In 2005, Paul Graham serendipitously founded “the first of a new type of incubator”. Inspired by Harvard computer science undergraduates, he offered to invest in a handful of Harvard student startup ideas and mentor them through a summer program close to campus. Graham had always wanted to do angel investing, but found something inadequate about the state of venture capital and angel investment at the time. Graham believed that “investors should be making more, smaller investments, they should be funding hackers instead of suits, they should be willing to fund younger founders, etc.” (Graham, 2012). Thus, Graham deduced that the most efficient way of being an angel investor was to advise and mentor the group of startup teams synchronously, or in batches, during the summer. Together with his partners Jessica Livingston, Trevor Blackwell, and Robert Morris, the first program was held in Cambridge, MA during the summer of 2005. They named this program Y Combinator.
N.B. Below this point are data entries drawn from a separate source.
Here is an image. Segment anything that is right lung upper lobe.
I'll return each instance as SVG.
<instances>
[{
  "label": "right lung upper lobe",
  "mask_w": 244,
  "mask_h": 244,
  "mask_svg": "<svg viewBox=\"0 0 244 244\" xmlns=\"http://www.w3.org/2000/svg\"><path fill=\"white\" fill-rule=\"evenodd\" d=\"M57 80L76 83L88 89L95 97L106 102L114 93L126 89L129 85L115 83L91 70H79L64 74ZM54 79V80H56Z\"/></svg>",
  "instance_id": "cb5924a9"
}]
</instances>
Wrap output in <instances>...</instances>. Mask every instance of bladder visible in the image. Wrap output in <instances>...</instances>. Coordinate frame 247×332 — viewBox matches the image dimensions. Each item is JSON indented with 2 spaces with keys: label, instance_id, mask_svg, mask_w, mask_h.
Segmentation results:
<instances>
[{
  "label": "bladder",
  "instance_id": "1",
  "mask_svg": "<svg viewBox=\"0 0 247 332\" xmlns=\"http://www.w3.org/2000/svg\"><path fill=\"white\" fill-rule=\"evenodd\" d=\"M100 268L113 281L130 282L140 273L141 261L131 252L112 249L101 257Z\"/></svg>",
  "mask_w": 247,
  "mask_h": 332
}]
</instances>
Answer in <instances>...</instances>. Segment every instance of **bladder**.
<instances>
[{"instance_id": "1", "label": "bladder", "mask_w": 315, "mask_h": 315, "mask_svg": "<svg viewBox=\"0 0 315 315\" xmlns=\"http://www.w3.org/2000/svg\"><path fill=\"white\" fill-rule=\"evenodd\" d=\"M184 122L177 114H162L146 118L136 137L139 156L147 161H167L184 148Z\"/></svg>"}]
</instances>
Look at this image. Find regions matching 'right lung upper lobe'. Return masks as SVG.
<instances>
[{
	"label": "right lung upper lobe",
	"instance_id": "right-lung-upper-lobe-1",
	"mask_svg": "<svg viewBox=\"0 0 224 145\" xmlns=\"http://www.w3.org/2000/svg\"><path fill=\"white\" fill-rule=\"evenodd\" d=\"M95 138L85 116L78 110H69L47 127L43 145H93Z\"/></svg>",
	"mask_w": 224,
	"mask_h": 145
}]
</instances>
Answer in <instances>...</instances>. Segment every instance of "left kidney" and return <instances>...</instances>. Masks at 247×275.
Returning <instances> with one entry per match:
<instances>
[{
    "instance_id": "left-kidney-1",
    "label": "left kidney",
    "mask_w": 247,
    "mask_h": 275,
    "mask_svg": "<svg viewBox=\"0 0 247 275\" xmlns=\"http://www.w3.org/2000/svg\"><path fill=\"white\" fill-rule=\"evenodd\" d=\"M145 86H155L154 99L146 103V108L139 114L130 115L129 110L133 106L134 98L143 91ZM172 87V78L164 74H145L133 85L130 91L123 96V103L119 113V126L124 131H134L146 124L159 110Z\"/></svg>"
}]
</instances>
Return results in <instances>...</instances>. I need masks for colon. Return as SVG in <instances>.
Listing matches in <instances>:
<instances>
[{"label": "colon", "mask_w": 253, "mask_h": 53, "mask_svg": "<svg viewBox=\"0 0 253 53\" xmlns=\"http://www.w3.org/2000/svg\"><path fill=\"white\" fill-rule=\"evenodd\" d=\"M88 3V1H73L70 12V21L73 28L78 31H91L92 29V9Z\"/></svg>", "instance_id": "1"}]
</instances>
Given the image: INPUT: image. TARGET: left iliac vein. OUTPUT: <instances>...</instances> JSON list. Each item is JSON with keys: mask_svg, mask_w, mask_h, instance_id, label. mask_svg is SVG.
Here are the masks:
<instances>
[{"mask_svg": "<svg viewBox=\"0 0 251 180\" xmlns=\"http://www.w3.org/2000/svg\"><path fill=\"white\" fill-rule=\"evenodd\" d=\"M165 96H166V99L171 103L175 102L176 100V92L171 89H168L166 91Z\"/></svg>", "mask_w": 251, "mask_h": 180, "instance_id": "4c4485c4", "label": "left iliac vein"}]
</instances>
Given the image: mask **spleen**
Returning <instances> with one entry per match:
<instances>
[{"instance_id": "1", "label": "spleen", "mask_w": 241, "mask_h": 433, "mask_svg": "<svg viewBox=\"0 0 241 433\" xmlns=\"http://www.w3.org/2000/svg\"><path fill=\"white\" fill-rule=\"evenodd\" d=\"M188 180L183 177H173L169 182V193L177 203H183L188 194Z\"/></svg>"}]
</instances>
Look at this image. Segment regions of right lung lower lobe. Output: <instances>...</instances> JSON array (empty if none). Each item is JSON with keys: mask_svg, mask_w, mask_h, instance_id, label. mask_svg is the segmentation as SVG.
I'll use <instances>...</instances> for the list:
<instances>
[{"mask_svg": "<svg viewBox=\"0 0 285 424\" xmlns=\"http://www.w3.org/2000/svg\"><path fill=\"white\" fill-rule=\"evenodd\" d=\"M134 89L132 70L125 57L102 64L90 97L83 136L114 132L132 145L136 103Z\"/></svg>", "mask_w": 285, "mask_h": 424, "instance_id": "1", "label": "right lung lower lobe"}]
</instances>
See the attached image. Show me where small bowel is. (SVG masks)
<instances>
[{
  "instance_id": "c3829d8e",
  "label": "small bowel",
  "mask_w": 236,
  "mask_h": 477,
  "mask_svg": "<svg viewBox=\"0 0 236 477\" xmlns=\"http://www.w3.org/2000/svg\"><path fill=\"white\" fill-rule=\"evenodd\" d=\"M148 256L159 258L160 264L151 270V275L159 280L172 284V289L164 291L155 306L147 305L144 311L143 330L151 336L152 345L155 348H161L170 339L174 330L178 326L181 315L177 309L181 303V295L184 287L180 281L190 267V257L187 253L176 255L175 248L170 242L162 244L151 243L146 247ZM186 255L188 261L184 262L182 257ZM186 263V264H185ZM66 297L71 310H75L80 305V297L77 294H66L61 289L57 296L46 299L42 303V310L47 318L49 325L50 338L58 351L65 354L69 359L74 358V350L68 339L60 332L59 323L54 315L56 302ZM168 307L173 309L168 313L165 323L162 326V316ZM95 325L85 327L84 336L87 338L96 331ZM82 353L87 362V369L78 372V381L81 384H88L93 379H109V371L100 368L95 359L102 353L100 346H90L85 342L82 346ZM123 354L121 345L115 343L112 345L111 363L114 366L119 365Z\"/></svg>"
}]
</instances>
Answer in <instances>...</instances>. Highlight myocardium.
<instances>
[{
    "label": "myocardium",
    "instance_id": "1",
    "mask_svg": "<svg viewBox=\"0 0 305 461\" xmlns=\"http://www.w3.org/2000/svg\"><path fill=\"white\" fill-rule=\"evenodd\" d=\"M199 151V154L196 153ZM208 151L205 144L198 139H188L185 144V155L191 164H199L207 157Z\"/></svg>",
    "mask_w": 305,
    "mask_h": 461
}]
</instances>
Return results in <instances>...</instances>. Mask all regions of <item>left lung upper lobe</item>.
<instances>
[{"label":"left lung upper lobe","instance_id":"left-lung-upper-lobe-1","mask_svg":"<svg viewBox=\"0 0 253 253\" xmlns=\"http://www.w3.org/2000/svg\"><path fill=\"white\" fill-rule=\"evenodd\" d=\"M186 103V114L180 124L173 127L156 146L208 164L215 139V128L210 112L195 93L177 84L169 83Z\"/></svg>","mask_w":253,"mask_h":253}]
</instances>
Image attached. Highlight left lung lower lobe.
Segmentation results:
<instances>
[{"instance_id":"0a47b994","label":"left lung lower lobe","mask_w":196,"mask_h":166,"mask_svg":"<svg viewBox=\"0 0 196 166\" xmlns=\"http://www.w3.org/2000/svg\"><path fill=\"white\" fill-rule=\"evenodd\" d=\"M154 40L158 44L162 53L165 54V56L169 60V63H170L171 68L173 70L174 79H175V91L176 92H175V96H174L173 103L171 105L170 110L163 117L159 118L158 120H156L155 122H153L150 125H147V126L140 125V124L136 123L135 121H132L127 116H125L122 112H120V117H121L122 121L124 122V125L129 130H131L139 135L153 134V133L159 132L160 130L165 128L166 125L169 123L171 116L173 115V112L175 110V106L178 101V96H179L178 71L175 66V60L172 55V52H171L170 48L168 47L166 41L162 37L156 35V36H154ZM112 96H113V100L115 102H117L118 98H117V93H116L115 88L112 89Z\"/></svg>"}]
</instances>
The success of the first Y Combinator (YC) program surprised Graham and those close to the program. Graham knew that what he had created would resonate in the entrepreneurship community on a national scale and that it could transform investment and incubation models for developing early-stage startups. He moved the program to Mountain View, CA to be closer to a larger density of technology startups in Silicon Valley, so as not to miss the opportunity to be the Y Combinator of Silicon Valley. Today, as of this writing, Y Combinator runs two programs per year for a three-month period, has an acceptance rate between one and three percent, provides an initial $120,000 in seed funding in exchange for a 7% equity stake in the startup, and culminates in Demo Day where the startups pitch their ideas to an audience full of potential investors. They have funded over 800 startups, including the now renowned Dropbox, Airbnb, Reddit, and Scribd.

As Graham anticipated, the Y Combinator model was adopted by a host of other wealthy individuals and organizations around the United States, most notably, Techstars, AngelPad, and 500 Startups have been recognized as best practice accelerator programs. This new model of investing in and incubating startups was termed a business accelerator or seed accelerator by popular sources because the programs target startups in the seed phase, or initial phase, of financing and development, and it accelerates the startup process (i.e. idea generation, developing and testing the product, and securing resources) into just a few months.
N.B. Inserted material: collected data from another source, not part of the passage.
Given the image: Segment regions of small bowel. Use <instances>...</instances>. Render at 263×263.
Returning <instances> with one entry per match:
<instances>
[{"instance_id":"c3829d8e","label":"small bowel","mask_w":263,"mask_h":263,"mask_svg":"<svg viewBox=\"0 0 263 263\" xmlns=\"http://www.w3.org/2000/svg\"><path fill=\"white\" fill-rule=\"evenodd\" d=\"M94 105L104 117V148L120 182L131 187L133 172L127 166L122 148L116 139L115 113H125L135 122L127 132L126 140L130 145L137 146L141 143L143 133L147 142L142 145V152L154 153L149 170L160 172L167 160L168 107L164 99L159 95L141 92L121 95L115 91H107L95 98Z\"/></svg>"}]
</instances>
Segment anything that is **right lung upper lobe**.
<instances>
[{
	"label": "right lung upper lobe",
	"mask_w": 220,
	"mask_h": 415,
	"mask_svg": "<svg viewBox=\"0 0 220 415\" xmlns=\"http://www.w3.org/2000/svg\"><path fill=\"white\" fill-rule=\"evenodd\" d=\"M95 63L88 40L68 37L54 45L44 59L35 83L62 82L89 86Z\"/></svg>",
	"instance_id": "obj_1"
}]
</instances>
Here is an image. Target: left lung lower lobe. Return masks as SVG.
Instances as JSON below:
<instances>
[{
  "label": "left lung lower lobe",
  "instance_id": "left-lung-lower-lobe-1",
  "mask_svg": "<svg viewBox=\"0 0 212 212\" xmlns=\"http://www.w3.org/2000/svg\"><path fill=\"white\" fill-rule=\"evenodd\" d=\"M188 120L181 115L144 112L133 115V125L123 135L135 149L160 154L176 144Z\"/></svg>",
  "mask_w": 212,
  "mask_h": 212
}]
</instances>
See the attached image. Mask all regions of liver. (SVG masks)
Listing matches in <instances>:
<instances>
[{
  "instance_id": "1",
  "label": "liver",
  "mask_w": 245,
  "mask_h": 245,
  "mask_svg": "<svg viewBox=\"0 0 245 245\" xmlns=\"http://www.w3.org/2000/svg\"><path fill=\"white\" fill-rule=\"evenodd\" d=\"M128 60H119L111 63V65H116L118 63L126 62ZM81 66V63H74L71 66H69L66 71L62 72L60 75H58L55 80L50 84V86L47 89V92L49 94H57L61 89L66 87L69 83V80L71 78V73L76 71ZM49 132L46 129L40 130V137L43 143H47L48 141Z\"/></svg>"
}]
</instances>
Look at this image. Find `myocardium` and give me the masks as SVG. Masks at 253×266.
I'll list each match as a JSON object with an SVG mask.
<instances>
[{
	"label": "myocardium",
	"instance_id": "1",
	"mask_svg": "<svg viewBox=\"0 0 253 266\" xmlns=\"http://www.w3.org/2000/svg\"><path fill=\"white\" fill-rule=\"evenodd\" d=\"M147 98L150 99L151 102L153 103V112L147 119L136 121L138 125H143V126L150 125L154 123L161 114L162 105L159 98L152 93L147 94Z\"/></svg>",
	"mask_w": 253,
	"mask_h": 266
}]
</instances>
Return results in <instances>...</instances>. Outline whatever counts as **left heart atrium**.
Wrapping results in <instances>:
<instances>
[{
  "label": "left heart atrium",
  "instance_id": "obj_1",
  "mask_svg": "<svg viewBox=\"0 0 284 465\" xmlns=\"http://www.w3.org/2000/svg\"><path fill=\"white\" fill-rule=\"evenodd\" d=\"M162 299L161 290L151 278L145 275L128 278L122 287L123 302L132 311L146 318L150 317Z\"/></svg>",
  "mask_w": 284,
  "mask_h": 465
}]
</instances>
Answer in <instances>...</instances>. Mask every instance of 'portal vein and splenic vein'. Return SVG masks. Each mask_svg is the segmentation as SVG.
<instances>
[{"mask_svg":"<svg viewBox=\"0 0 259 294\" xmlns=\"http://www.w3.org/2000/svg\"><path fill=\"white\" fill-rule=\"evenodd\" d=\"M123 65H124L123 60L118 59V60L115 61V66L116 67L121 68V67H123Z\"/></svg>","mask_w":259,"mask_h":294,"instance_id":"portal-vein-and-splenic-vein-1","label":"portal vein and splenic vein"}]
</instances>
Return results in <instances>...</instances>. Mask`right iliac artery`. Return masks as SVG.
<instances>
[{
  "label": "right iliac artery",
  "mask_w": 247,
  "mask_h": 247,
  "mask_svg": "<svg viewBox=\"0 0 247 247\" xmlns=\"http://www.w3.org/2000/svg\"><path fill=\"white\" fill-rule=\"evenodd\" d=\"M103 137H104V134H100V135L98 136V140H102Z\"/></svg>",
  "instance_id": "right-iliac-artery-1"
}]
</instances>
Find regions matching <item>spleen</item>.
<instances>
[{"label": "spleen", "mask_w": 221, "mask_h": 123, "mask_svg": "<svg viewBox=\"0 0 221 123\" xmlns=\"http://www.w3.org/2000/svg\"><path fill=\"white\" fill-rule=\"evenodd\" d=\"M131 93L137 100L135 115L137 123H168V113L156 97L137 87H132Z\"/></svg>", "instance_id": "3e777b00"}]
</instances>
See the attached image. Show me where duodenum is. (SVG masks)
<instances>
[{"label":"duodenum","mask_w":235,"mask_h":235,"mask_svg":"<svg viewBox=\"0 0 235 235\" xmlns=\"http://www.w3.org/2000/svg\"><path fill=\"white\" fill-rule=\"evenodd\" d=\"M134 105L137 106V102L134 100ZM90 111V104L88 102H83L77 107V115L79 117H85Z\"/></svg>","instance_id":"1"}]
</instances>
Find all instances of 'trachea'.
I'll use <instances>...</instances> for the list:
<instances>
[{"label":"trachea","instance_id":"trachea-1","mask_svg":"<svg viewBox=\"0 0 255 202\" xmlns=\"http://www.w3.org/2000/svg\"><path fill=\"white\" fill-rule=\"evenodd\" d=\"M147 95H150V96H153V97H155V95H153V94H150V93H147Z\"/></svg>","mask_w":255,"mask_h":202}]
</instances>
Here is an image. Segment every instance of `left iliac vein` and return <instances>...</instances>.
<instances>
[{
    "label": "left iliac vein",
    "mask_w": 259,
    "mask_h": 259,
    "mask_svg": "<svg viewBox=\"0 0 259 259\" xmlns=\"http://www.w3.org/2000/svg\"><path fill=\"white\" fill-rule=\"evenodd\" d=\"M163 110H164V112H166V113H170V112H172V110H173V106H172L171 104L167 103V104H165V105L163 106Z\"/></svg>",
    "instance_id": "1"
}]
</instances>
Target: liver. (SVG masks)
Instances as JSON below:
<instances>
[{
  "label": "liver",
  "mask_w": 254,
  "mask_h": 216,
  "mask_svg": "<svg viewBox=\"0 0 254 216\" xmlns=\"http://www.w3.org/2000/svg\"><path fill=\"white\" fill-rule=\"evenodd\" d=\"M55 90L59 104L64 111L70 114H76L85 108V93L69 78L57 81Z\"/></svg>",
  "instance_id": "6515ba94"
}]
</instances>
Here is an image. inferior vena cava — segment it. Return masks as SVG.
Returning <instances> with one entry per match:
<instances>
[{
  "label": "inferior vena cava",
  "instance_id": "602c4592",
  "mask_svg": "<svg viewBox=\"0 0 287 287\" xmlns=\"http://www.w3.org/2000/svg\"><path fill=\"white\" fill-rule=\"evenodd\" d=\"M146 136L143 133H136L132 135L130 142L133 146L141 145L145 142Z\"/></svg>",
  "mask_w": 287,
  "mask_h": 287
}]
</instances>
A common conception among entrepreneurs and founders of early stage startups is that by participating in an accelerator, their idea will be work out and are assured funding from investors.

However, although there has been some truth to this conception, it is not always true. Rather, we need to ask ourselves, just how efficacious are these accelerators programs for the idea or business I want to start or grow? How will an accelerator help me through the process of starting my business? We can answer some of these questions from the results of a recent study on accelerator programs in the United States.

Results:

1. It’s not the idea that matters as much as the quality and effectiveness of the team.
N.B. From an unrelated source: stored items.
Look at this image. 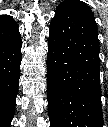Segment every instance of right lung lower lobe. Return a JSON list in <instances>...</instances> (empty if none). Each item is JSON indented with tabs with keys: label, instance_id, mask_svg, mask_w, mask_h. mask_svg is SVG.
<instances>
[{
	"label": "right lung lower lobe",
	"instance_id": "1",
	"mask_svg": "<svg viewBox=\"0 0 108 127\" xmlns=\"http://www.w3.org/2000/svg\"><path fill=\"white\" fill-rule=\"evenodd\" d=\"M21 37L17 23L0 19V125L9 126L15 111L21 63Z\"/></svg>",
	"mask_w": 108,
	"mask_h": 127
}]
</instances>
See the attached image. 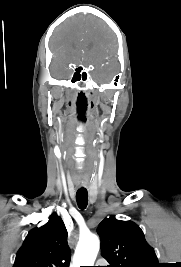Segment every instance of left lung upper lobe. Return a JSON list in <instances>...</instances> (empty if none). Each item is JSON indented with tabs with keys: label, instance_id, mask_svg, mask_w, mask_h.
<instances>
[{
	"label": "left lung upper lobe",
	"instance_id": "1",
	"mask_svg": "<svg viewBox=\"0 0 181 267\" xmlns=\"http://www.w3.org/2000/svg\"><path fill=\"white\" fill-rule=\"evenodd\" d=\"M97 232L108 267H160L154 249L134 222L110 217L99 224Z\"/></svg>",
	"mask_w": 181,
	"mask_h": 267
}]
</instances>
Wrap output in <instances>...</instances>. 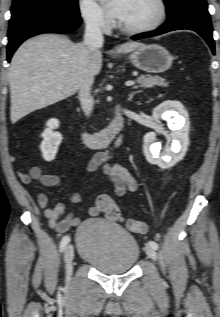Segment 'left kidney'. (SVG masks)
Listing matches in <instances>:
<instances>
[{"label":"left kidney","mask_w":220,"mask_h":317,"mask_svg":"<svg viewBox=\"0 0 220 317\" xmlns=\"http://www.w3.org/2000/svg\"><path fill=\"white\" fill-rule=\"evenodd\" d=\"M155 120H166L171 130L172 143L160 154L161 144L155 142L156 134L149 132L144 136L143 151L147 161L161 168H170L180 161L189 145V118L184 106L178 101H165L153 110Z\"/></svg>","instance_id":"5707ae66"}]
</instances>
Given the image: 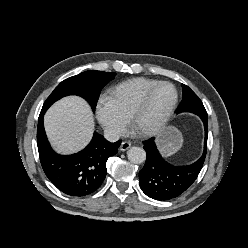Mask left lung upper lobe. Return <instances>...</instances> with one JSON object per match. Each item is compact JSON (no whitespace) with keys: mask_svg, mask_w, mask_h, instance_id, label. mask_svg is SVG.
Here are the masks:
<instances>
[{"mask_svg":"<svg viewBox=\"0 0 248 248\" xmlns=\"http://www.w3.org/2000/svg\"><path fill=\"white\" fill-rule=\"evenodd\" d=\"M183 99L177 113L192 112L197 115L207 113L199 97L186 85L182 84Z\"/></svg>","mask_w":248,"mask_h":248,"instance_id":"5c2ea615","label":"left lung upper lobe"}]
</instances>
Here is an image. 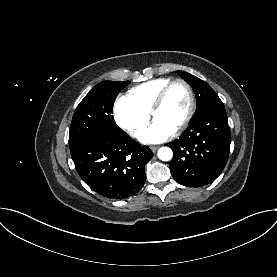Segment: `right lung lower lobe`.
<instances>
[{
	"mask_svg": "<svg viewBox=\"0 0 277 277\" xmlns=\"http://www.w3.org/2000/svg\"><path fill=\"white\" fill-rule=\"evenodd\" d=\"M79 176L111 199L137 193L145 184V165L153 154L129 135L98 133L70 148Z\"/></svg>",
	"mask_w": 277,
	"mask_h": 277,
	"instance_id": "1",
	"label": "right lung lower lobe"
}]
</instances>
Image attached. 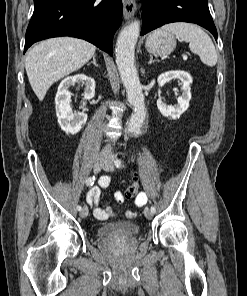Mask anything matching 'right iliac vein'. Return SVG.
Wrapping results in <instances>:
<instances>
[{"instance_id":"63e3f726","label":"right iliac vein","mask_w":247,"mask_h":296,"mask_svg":"<svg viewBox=\"0 0 247 296\" xmlns=\"http://www.w3.org/2000/svg\"><path fill=\"white\" fill-rule=\"evenodd\" d=\"M105 161H106V159H105L104 156H99V157L95 160V162H94V166H93V169H94V172H95V173H98V172L101 170V168H102L103 164L105 163ZM87 215H88V207H87V206H84V207L81 209V211H80V216H81L82 218H85V217H87Z\"/></svg>"}]
</instances>
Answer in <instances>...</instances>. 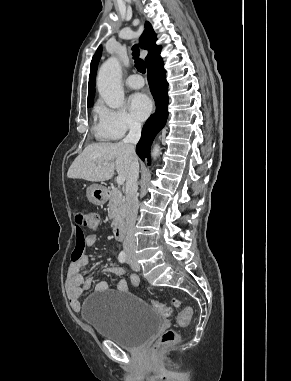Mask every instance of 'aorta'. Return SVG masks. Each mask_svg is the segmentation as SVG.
<instances>
[{
    "mask_svg": "<svg viewBox=\"0 0 291 381\" xmlns=\"http://www.w3.org/2000/svg\"><path fill=\"white\" fill-rule=\"evenodd\" d=\"M122 68L116 57H110L100 67L97 77V87L101 98L112 109H118L124 104V91L121 87ZM160 147L155 145L152 157L159 155Z\"/></svg>",
    "mask_w": 291,
    "mask_h": 381,
    "instance_id": "762f6f07",
    "label": "aorta"
}]
</instances>
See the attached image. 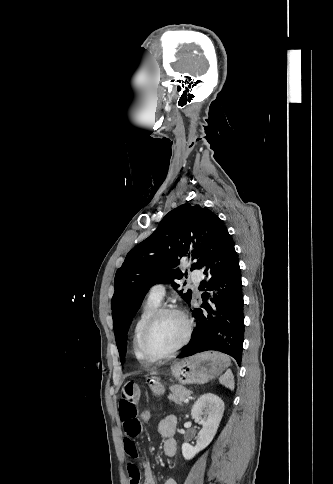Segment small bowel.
Wrapping results in <instances>:
<instances>
[{
  "instance_id": "c3829d8e",
  "label": "small bowel",
  "mask_w": 333,
  "mask_h": 484,
  "mask_svg": "<svg viewBox=\"0 0 333 484\" xmlns=\"http://www.w3.org/2000/svg\"><path fill=\"white\" fill-rule=\"evenodd\" d=\"M139 399V386L134 382L126 383L121 391L118 413L125 432L124 449L127 455L132 459H137L139 457L135 438H137L142 432V424L137 414V404ZM157 429L158 433L165 439L163 444L164 454L168 457L174 456L177 450V444L173 437L176 429V418L174 416L163 418L158 423ZM142 469L144 475L143 484H155V478L150 462L143 460ZM127 471L130 484H141L140 471L135 463L129 462L127 465ZM164 484H177V482L173 478H169Z\"/></svg>"
}]
</instances>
This means that you could have the best startup idea in the world and still fail because the right team was not able to carry it through. Essentially, a team that works well together will be more successful.

2. The reputation of the accelerator program provides legitimacy for its startups in obtaining investor funding.

Accelerator programs who have developed a reputation for graduating great companies (Airbnb, Dropbox, Zendesk) have provided these companies with an enhanced reputation among investor eyes. For example, a VC is more likely to schedule a pitch from a top accelerator program over other applications because the VC knows that well developed companies, with a proper legal structure, product testing and market validation, have typically come from accelerator programs.

3. Accelerators help startups recognize and exploit opportunities through mentoring and peer feedback.

With guidance from the accelerator resources, entrepreneurial teams could be prompted to search in their areas or industries of expertise, or knowledge pooled from the expertise of mentors and peers. In this sense, it is the mentors that assess the nature of the opportunity and decide if the expected or perceived value of the opportunity is worth pursuing and exploiting.